Avvenireriporta come negli ultimi mesi esponenti della comunità ecclesiale marchigiana avevano espresso solidarietà e condivisione per le condizioni di vita e la sofferenza di Mario, ma anche la consapevolezza chela vita è e resta valore indisponibile, sempre e comunque, invocando che le istituzioni anziché dare la morte a un paziente facciano tutto il possibile per alleviare le sofferenze di pazienti in condizioni analoghe a quelle di Mario.
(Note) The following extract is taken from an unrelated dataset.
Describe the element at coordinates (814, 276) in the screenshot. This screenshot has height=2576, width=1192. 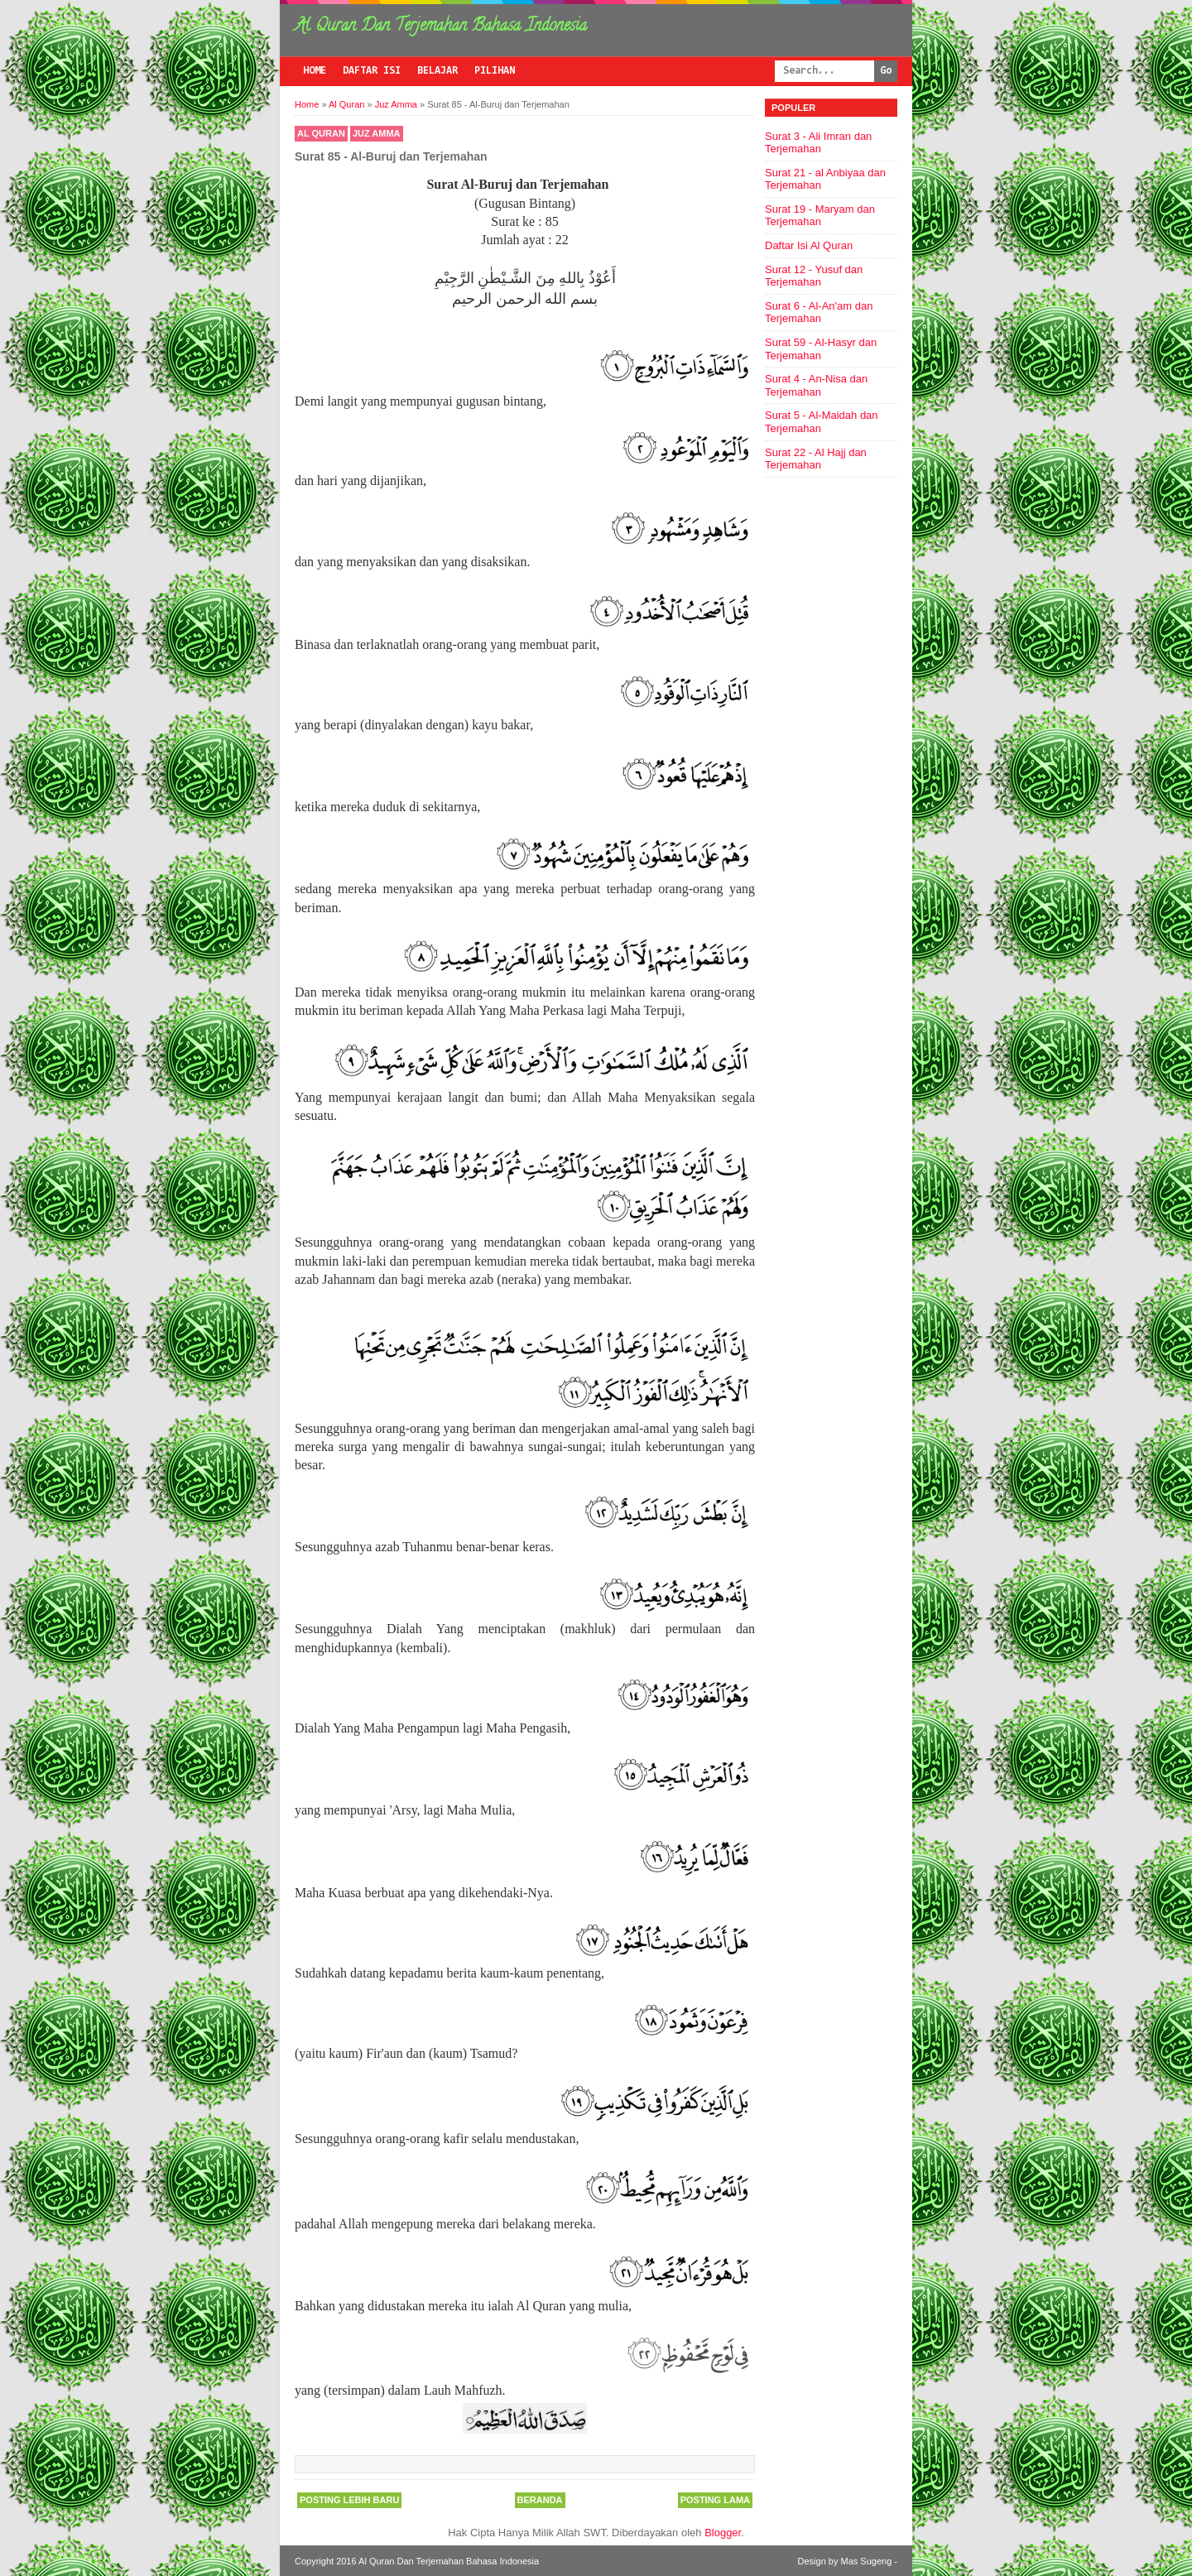 I see `Surat 12 - Yusuf dan Terjemahan` at that location.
Dal canto suo, nel pomeriggio, la Pontificia Accademia per la Vita, presieduta da Monsignor Vincenzo Paglia è intervenuta con una nota in cui ribadisce il ruolo delle cure palliative e il rispetto per la vita tutta, e affida alla stampa una riflessione sul senso profondo del cedimento del concetto stesso del “prendersi cura” sostituito dalla liceità della “reciproca soppressione”:

Anzitutto è certamente comprensibile la sofferenza determinata da una patologia così inabilitante come la tetraplegia che per di più si protrae da lungo tempo: non possiamo in nessun modo minimizzare la gravità di quanto vissuto da “Mario”. Rimane tuttavia la domanda se la risposta più adeguata davanti a una simile provocazione sia di incoraggiare a togliersi la vita. La legittimazione “di principio” del suicidio assistito, o addirittura dell’omicidio consenziente, non pone proprio alcun interrogativo e contraddizione ad una comunità civile che considera reato grave l’omissione di soccorso, anche nei casi presumibilmente più disperati, ed è pronta a battersi contro la pena di morte, anche di fronte a reati ripugnanti? Confessare dolorosamente la propria eccezionale impotenza a guarire e riconoscersi il nomale potere di sopprimere, non meritano linguaggi più degni per indicare la serietà del nostro giuramento di aver cura della nostra umanità vulnerabile, sofferente, disperata? Tutto quello che riusciamo ad esprimere è la richiesta di rendere normale il gesto della nostra reciproca soppressione? Si pone, in altri termini, l’interrogativo – almeno l’interrogativo, se non altro per non perdere l’amore e l’onore del giuramento che sta al vertice di tutte le pratiche di cura – se non siano altre le strade da percorrere per una comunità che si rende responsabile della vita di tutti i suoi membri, favorendo così la percezione in ciascuno che la propria vita è significativa e ha un valore anche per gli altri. In tale linea, la strada più convincente ci sembra quella di un accompagnamento che assuma l’insieme delle molteplici esigenze personali in queste circostanze così difficili. È la logica delle cure palliative, che anche contemplano la possibilità di sospendere tutti i trattamenti che vengano considerati sproporzionati dal paziente, nella relazione che si stabilisce con l’équipe curante.